- _Your task_
Print the lines that run from the line with "Identify the click" to the line with "Shop Merch (887, 1939)", keeping both end lines, exactly as they appear in the entries below, and nothing else.

---- Records provided

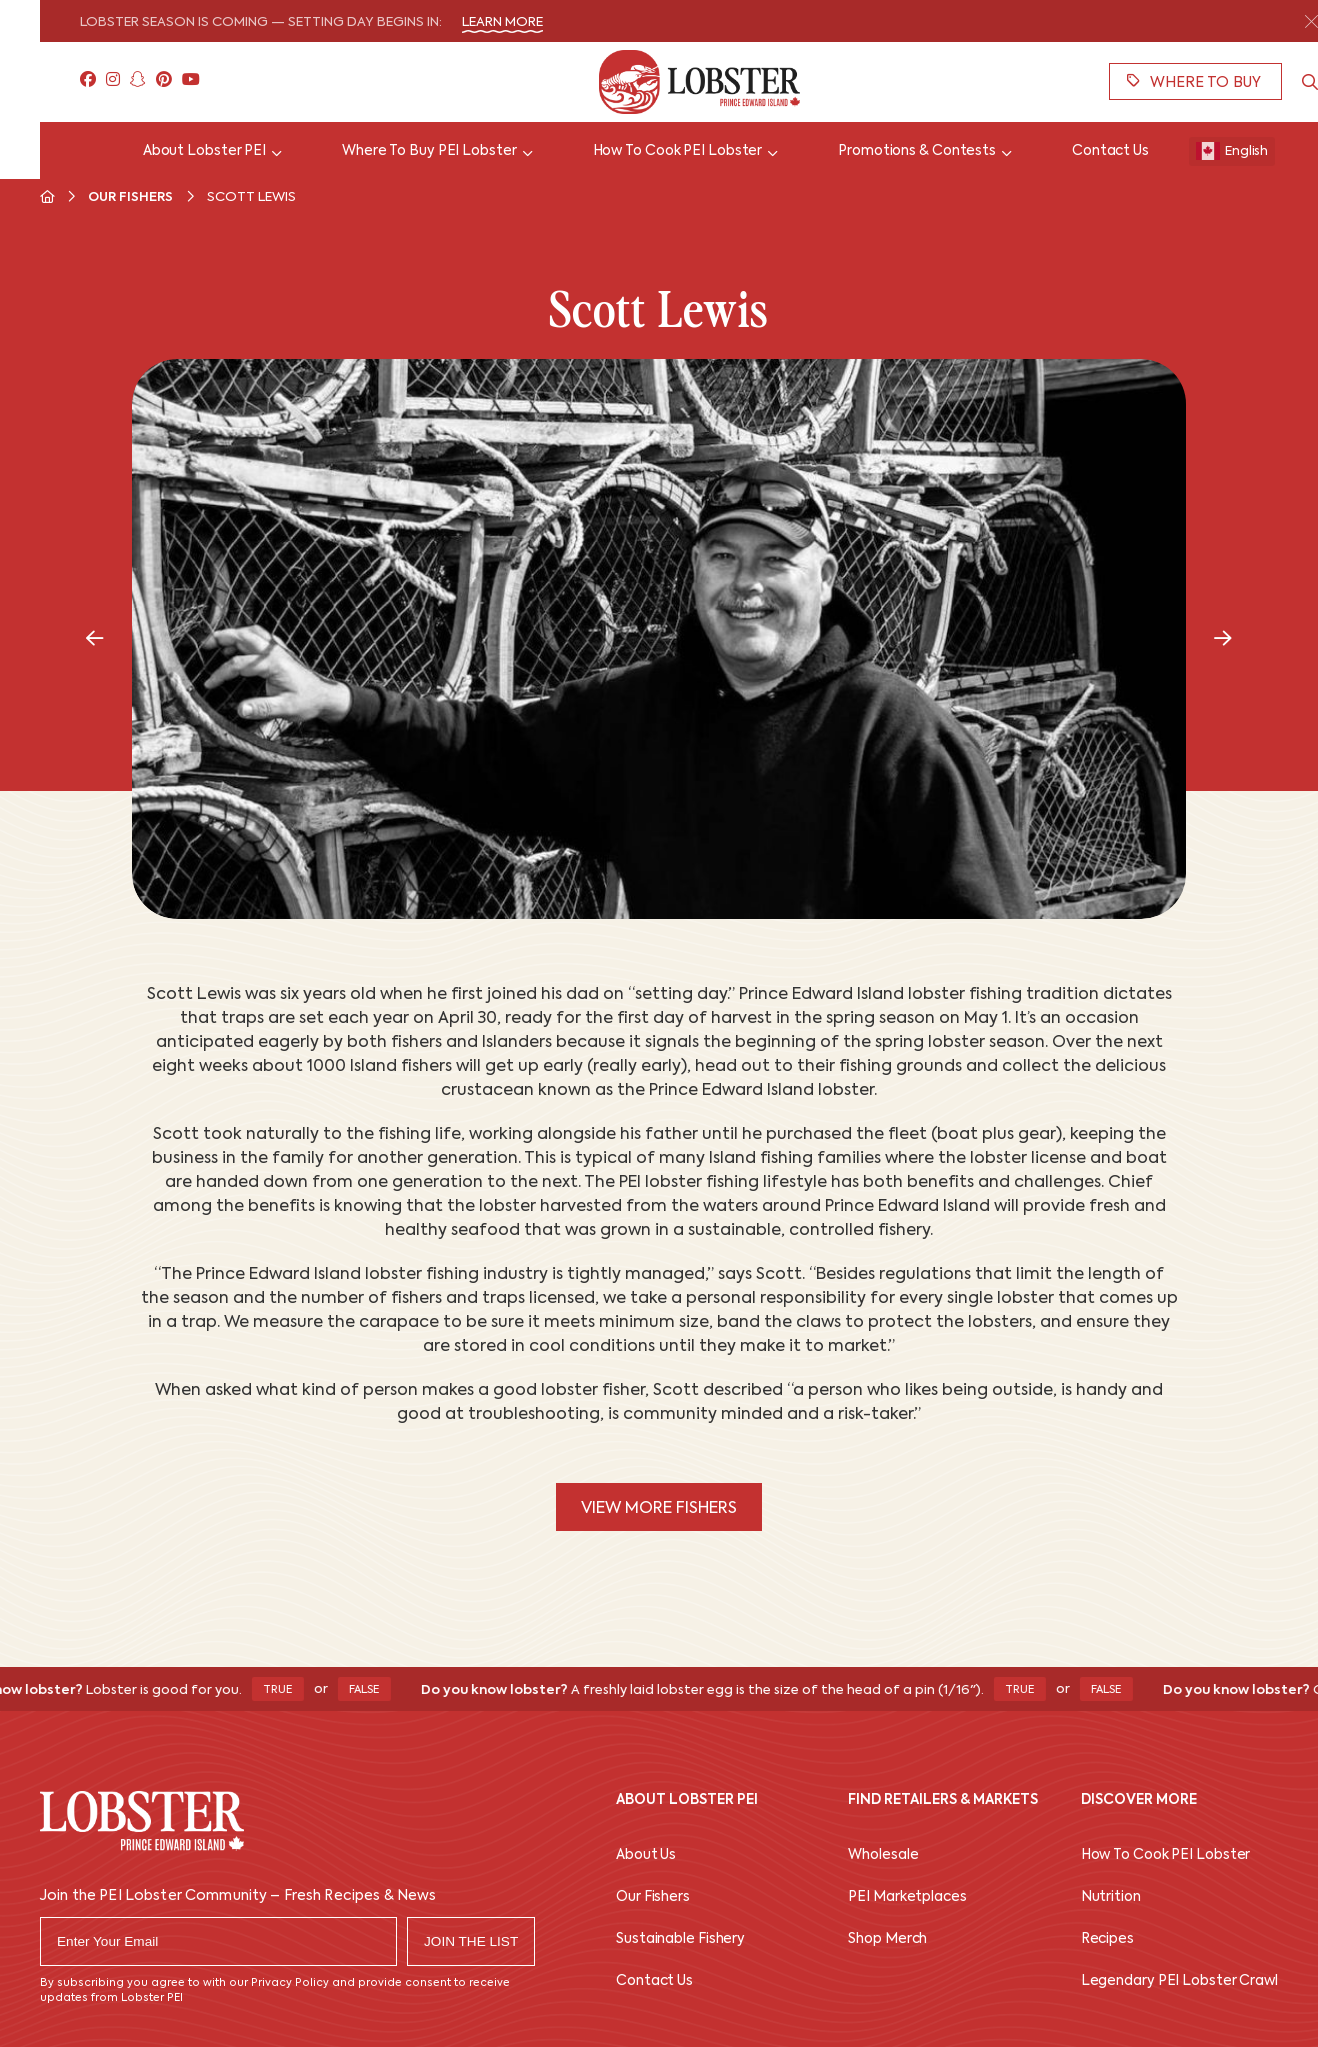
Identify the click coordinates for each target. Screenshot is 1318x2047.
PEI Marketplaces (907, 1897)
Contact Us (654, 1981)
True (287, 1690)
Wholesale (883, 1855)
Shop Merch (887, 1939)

--------
---- Records provided

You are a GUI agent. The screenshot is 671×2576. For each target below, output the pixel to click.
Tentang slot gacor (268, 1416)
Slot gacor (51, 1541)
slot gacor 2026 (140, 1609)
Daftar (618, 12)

--------

- _Expected answer_
Identify the click coordinates for each target. Screenshot is 1318x2047.
PEI Marketplaces (907, 1897)
Contact Us (654, 1981)
True (287, 1690)
Wholesale (883, 1855)
Shop Merch (887, 1939)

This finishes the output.